◆ **Exercise directions**
From the data, return each line holding the word "Niveaux".

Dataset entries

──────────

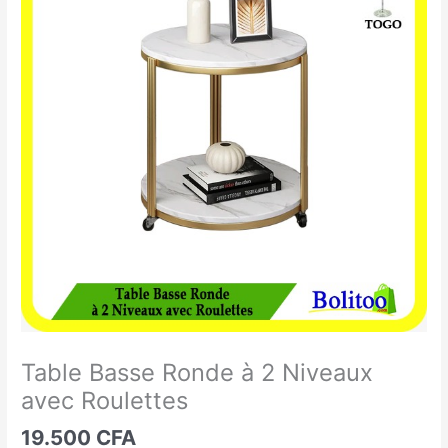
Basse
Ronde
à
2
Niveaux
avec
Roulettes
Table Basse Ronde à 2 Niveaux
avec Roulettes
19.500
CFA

──────────

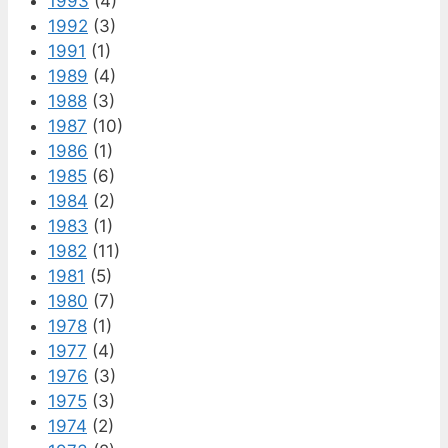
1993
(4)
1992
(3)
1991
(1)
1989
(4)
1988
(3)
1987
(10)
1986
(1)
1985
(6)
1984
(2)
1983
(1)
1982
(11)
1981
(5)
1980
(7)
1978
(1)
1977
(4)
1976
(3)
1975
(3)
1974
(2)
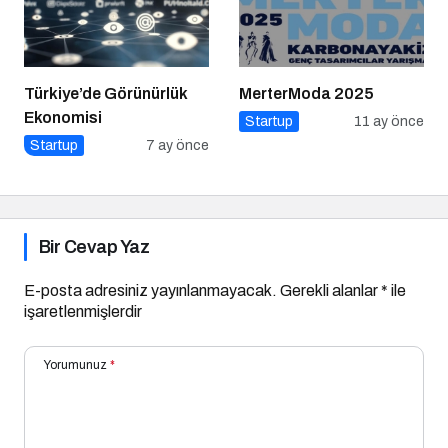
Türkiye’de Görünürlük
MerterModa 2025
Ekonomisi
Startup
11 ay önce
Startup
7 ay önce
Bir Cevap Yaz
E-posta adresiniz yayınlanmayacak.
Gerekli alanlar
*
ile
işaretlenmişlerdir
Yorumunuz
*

──────────

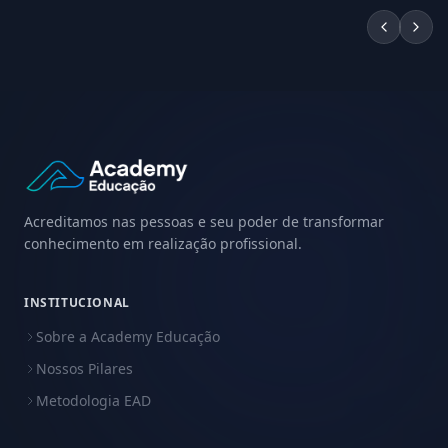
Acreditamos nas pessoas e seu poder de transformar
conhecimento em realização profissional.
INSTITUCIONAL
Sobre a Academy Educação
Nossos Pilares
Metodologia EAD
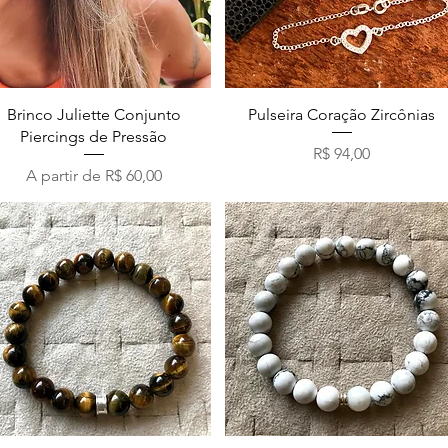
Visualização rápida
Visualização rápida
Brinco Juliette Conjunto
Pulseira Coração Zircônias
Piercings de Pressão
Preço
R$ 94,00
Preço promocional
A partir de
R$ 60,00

──────────

◆ **Solution**
Niveaux
Table Basse Ronde à 2 Niveaux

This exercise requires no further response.